Correlation Between Big Bird and Habib Bank
Can any of the company-specific risk be diversified away by investing in both Big Bird and Habib Bank at the same time? Although using a correlation coefficient on its own may not help to predict future stock returns, this module helps to understand the diversifiable risk of combining Big Bird and Habib Bank into the same portfolio, which is an essential part of the fundamental portfolio management process.
By analyzing existing cross correlation between Big Bird Foods and Habib Bank, you can compare the effects of market volatilities on Big Bird and Habib Bank and check how they will diversify away market risk if combined in the same portfolio for a given time horizon. You can also utilize pair trading strategies of matching a long position in Big Bird with a short position of Habib Bank. Check out your portfolio center. Please also check ongoing floating volatility patterns of Big Bird and Habib Bank.
Diversification Opportunities for Big Bird and Habib Bank
-0.86 | Correlation Coefficient |
Pay attention - limited upside
The 3 months correlation between Big and Habib is -0.86. Overlapping area represents the amount of risk that can be diversified away by holding Big Bird Foods and Habib Bank in the same portfolio, assuming nothing else is changed. The correlation between historical prices or returns on Habib Bank and Big Bird is a relative statistical measure of the degree to which these equity instruments tend to move together. The correlation coefficient measures the extent to which returns on Big Bird Foods are associated (or correlated) with Habib Bank. Values of the correlation coefficient range from -1 to +1, where. The correlation of zero (0) is possible when the price movement of Habib Bank has no effect on the direction of Big Bird i.e., Big Bird and Habib Bank go up and down completely randomly.

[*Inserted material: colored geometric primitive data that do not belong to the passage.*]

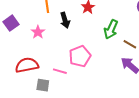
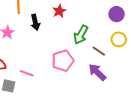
pink pentagon: (80, 56) -> (63, 61), moved

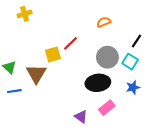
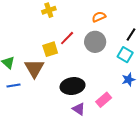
yellow cross: (25, 14) -> (49, 10), moved
gray circle: (107, 57) -> (95, 42), moved
black ellipse: (98, 83) -> (73, 86), moved

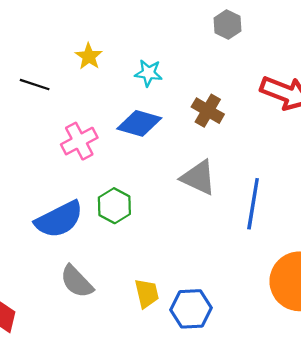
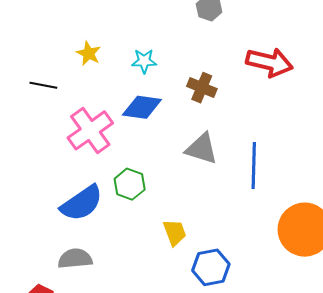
pink cross: (79, 141) -> (90, 130), size x1.4
gray semicircle: (77, 282) -> (75, 259), moved, turned 136
yellow trapezoid: (147, 293) -> (175, 232), moved

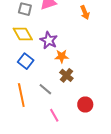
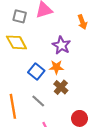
purple star: (49, 40) -> (61, 45), moved
blue square: (26, 61) -> (36, 72), moved

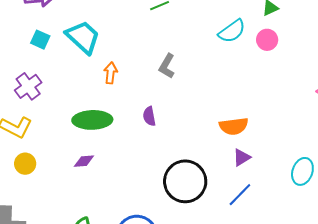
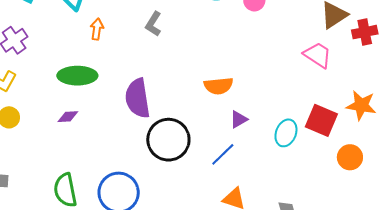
purple semicircle: (149, 116) -> (138, 98), moved, size x2.0
purple triangle: (242, 157) -> (239, 119), moved

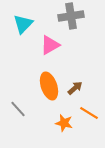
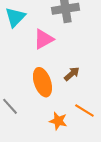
brown arrow: (75, 88) -> (72, 74), moved

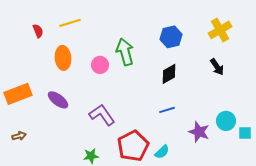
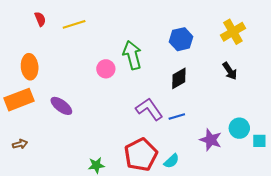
red semicircle: (38, 31) -> (40, 19), moved
orange ellipse: (63, 58) -> (30, 67), moved
purple L-shape: (102, 115) -> (149, 109), moved

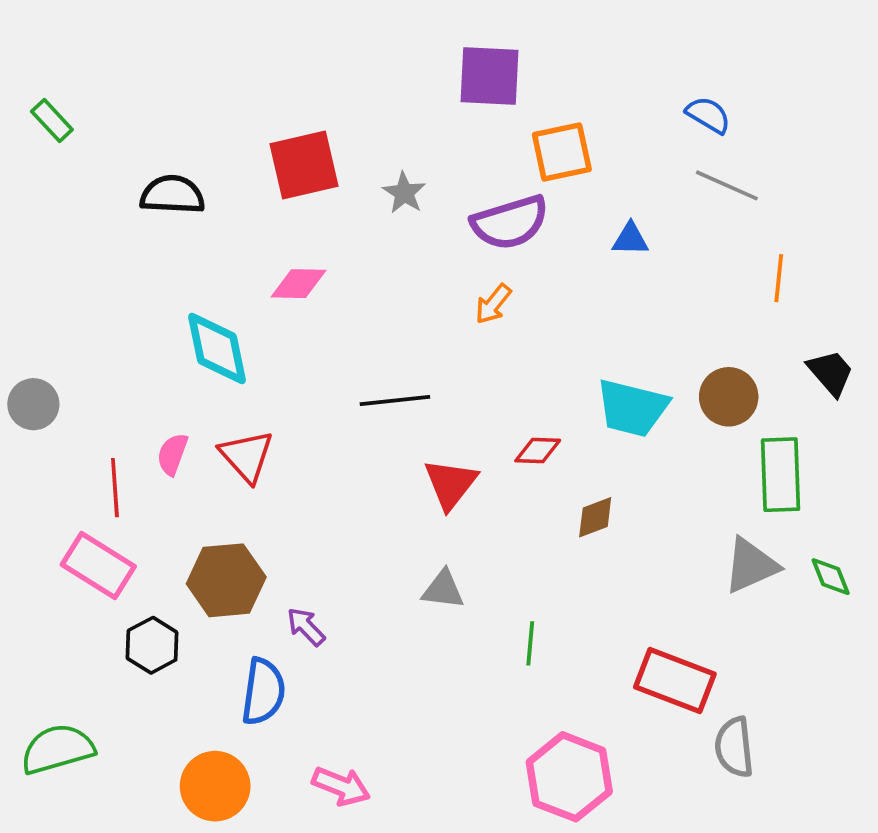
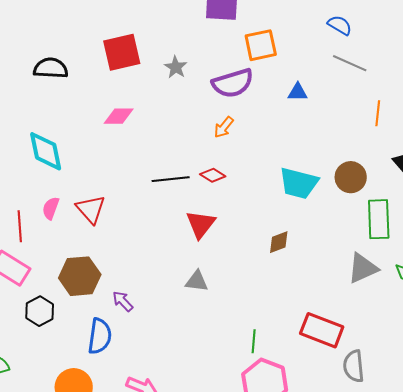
cyan diamond: (217, 349) -> (46, 151), moved
red diamond: (538, 451) -> (213, 175), moved, turned 30
green line: (530, 643) -> (254, 341), moved

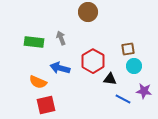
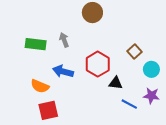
brown square: (128, 49) -> (135, 51), turned -32
cyan circle: (134, 66) -> (151, 69), moved

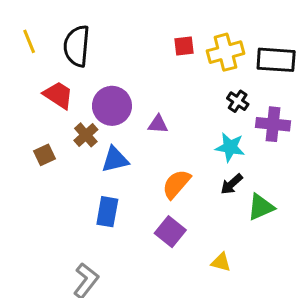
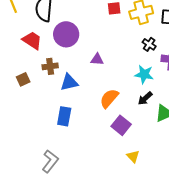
purple circle: (112, 106) -> (66, 34), moved
brown cross: (86, 135) -> (50, 66), turned 35
purple square: (170, 232) -> (121, 125), moved
yellow triangle: (221, 262) -> (133, 156), moved, turned 32

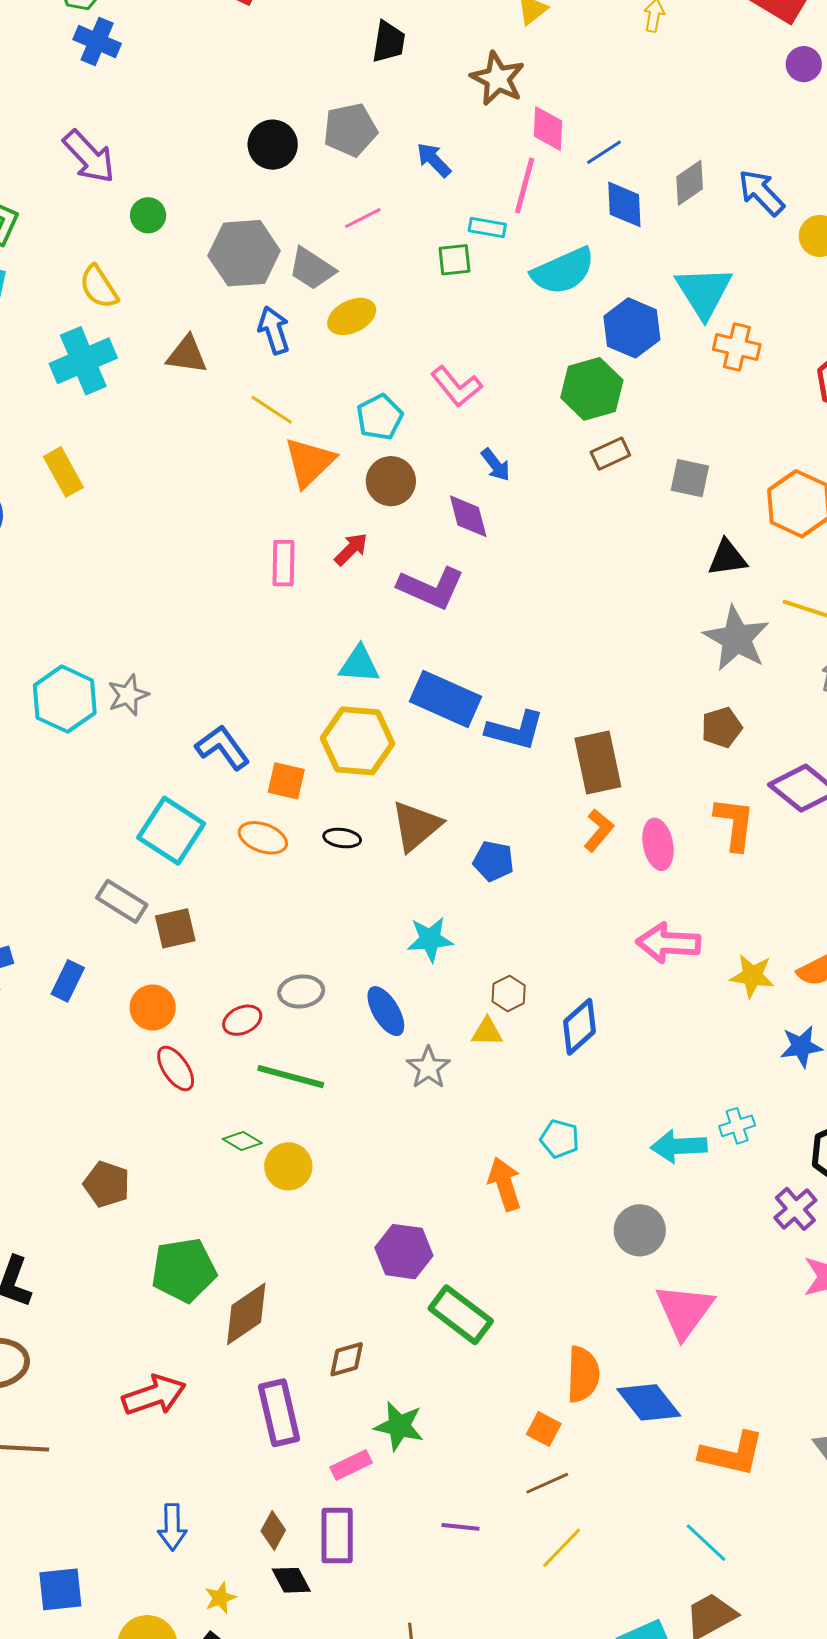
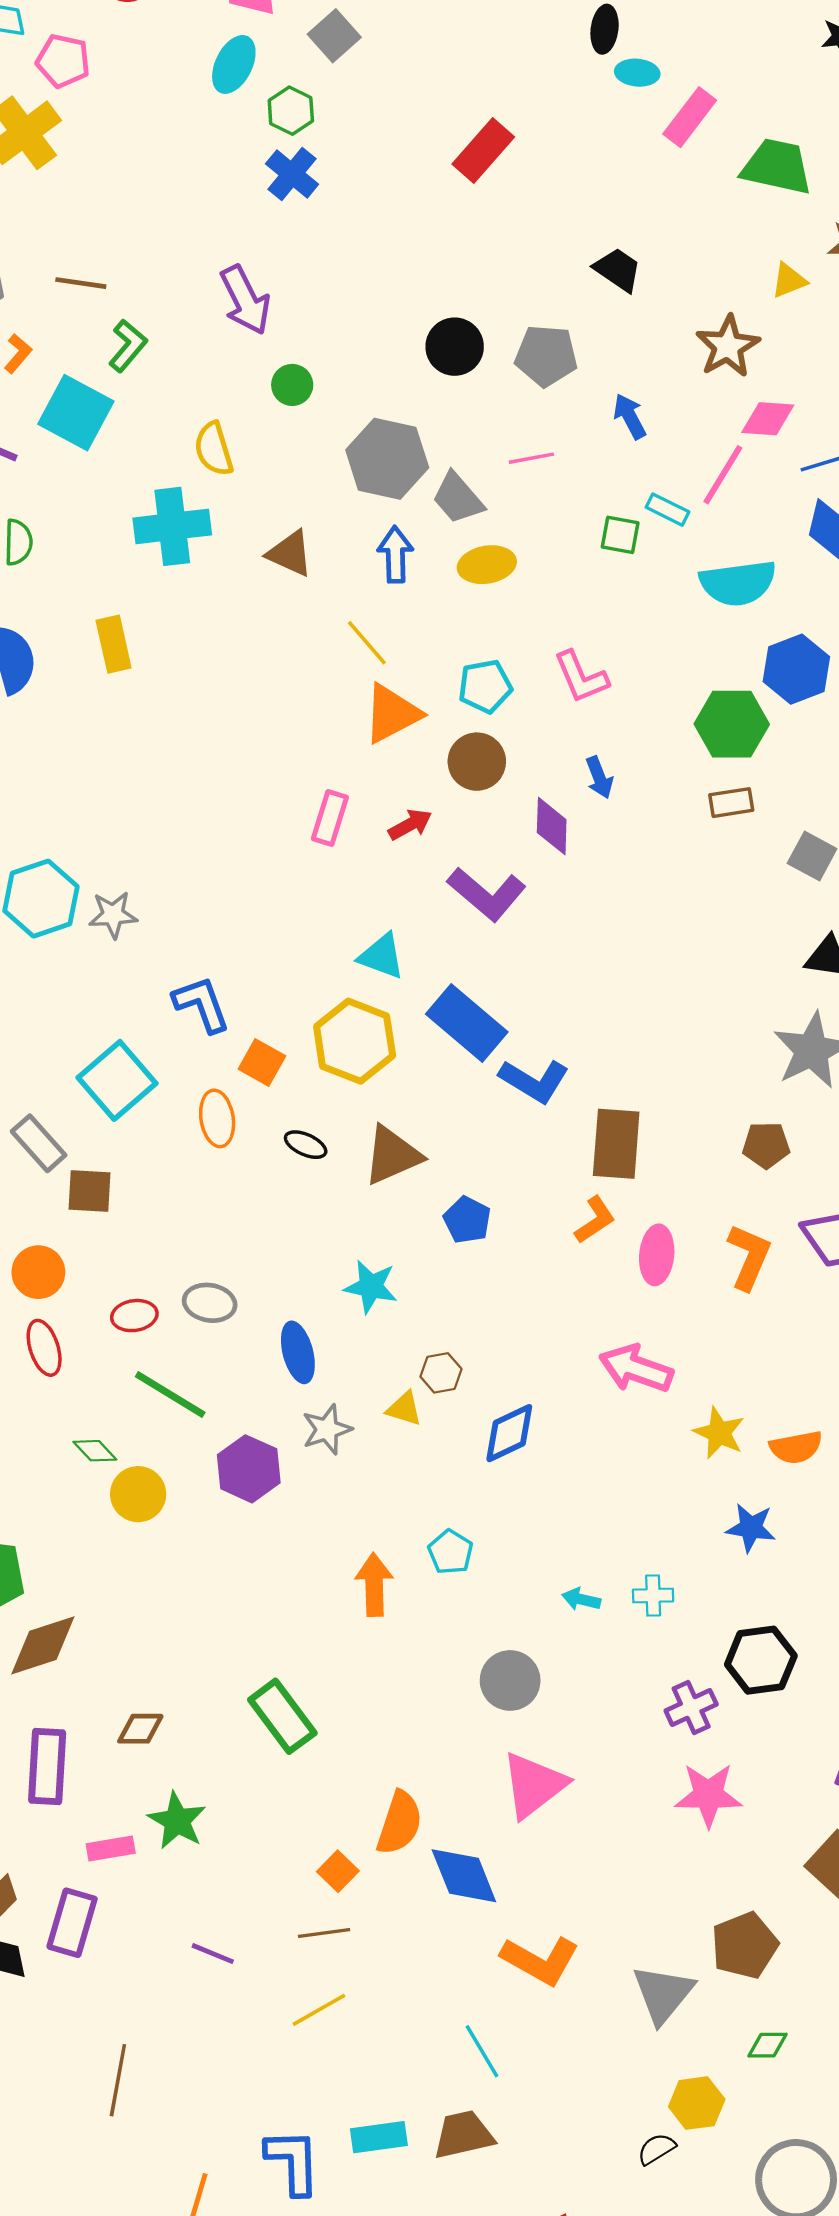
black trapezoid: (389, 42) -> (618, 270), turned -81
pink diamond: (548, 129) -> (768, 419), turned 75
orange ellipse: (263, 838) -> (217, 1118), turned 45
cyan arrow: (679, 1146) -> (581, 1599), size x0.6
purple hexagon: (404, 1252) -> (249, 1469), moved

Pair Corralation between Big Bird and Habib Bank
Assuming the 90 days trading horizon Big Bird Foods is expected to under-perform the Habib Bank. In addition to that, Big Bird is 1.1 times more volatile than Habib Bank. It trades about -0.14 of its total potential returns per unit of risk. Habib Bank is currently generating about 0.26 per unit of volatility. If you would invest 11,266 in Habib Bank on September 14, 2024 and sell it today you would earn a total of 5,675 from holding Habib Bank or generate 50.37% return on investment over 90 days.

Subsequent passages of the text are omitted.